In fact, that architecture was inspired from one of those “easy to understand” research paper and implemented at my workplace by me using the Keras framework.

In this post we take a look at two of the most commonly used (apart from word2vec or word embeddings) layers of a deep neural network i.e. CNN and RNN (LSTM). There are so many cool blog posts and tutorials on both of them that I find it redundant to explain the fundamentals again.

Given a set of images belonging to fixed set of categories (e.g. cats vs. dogs, men vs. women etc.), what approach should we take to train a model to correctly classify an unknown image into one of those categories. Traditional methods would first grayscale the images (and most likely add some image processing on top of it like rotate, crop, blur etc.) and finally flatten out the pixels (pixels in a grayscale image are arranged into a 2D grid) into a 1D array, and then use the pixel values as inputs to a SVM or a neural net classifier. (A colored image would have a 3rd dimension for the RGB values).

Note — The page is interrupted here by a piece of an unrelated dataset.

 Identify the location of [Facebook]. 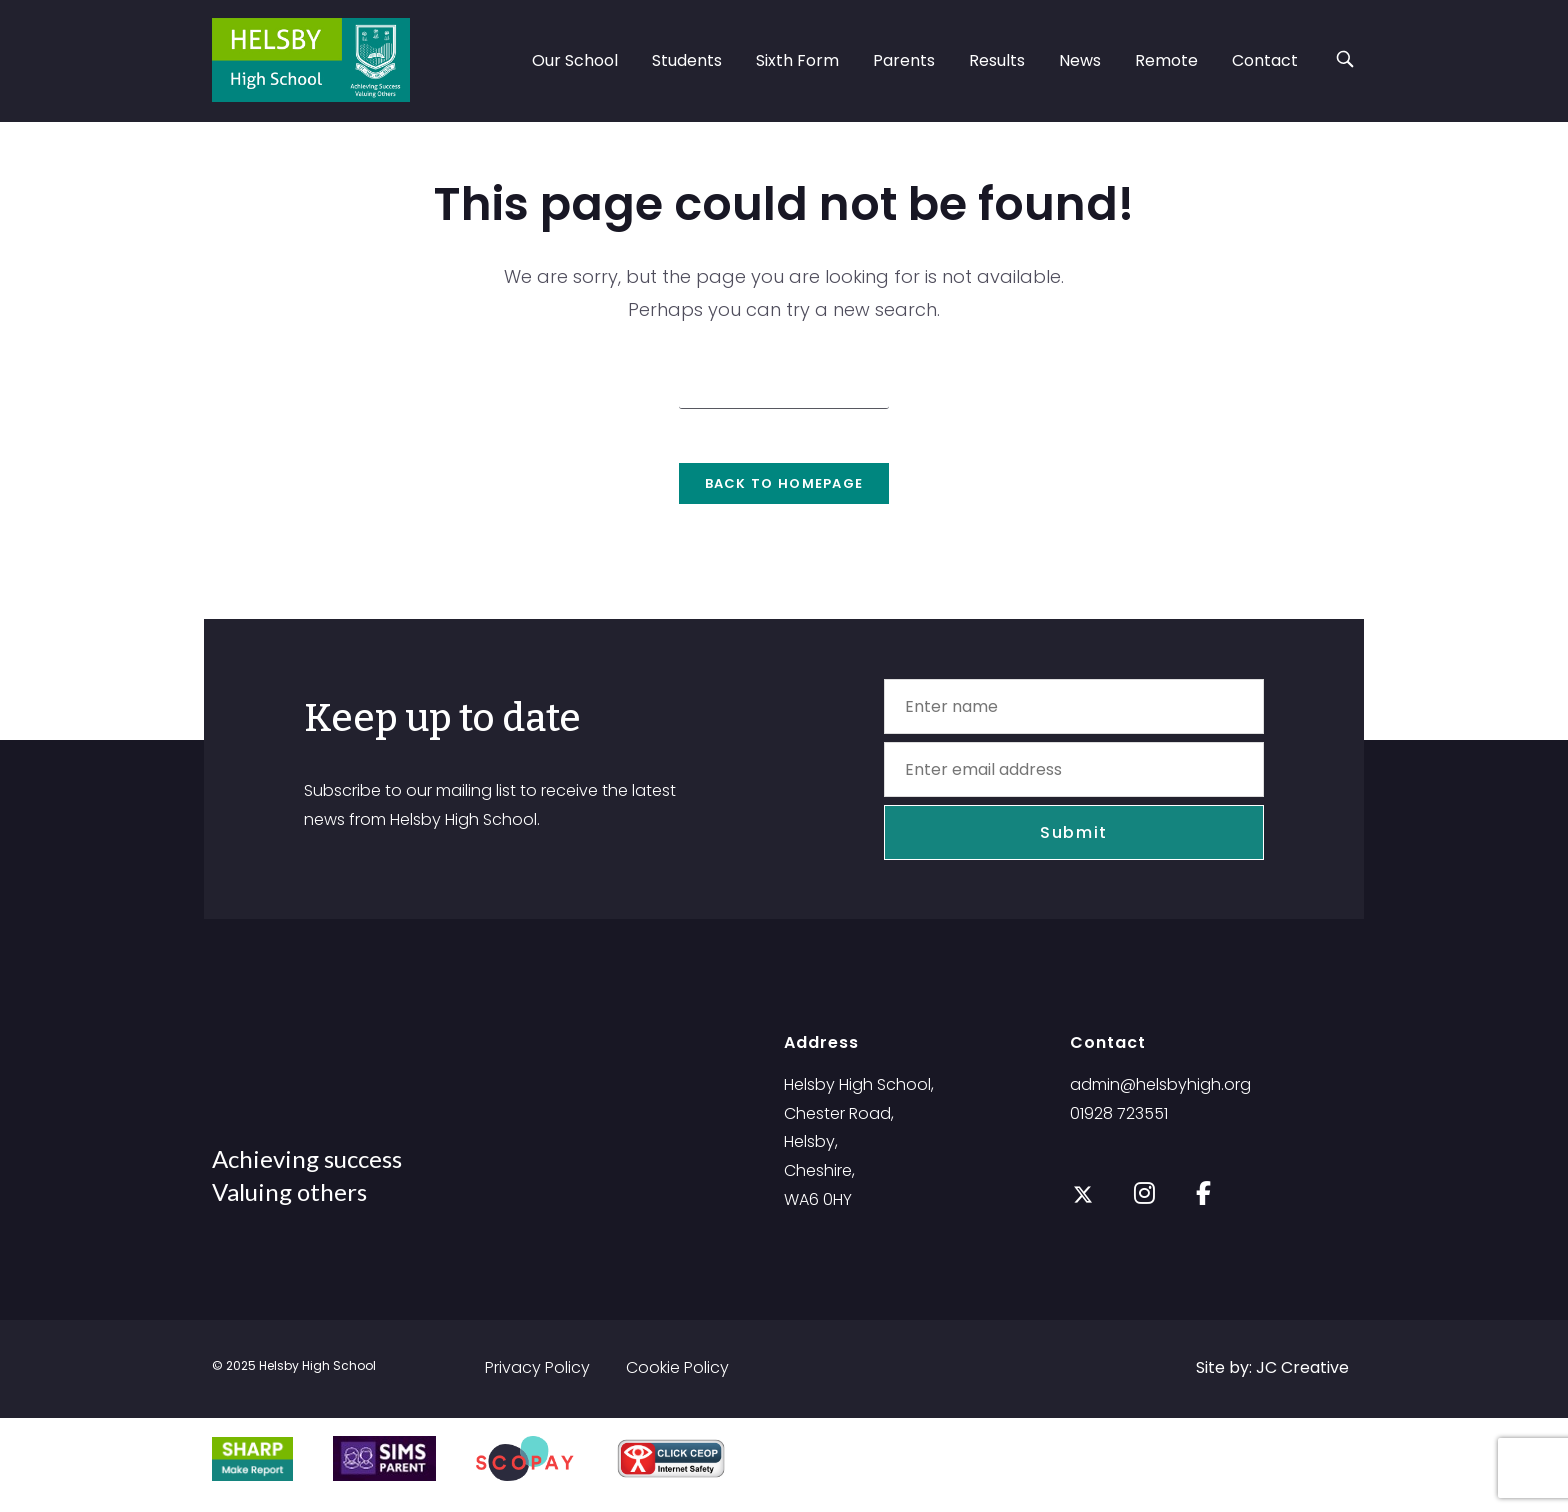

But notice that once we flatten a 2D image into a 1D array of pixels, we lose information at the edges as well as information about neighboring pixels. But then how do we train a classifier such as a SVM or a neural network which only works with inputs of shape of a 1D array. How about we encode the information about neighboring pixels and pixels at edges into a single value and repeat this successively until finally we have arrived at an encoded matrix which can be flattened “safely” out to a 1D array and trained with a SVM or neural net. Basically we are using 2D hidden layers here.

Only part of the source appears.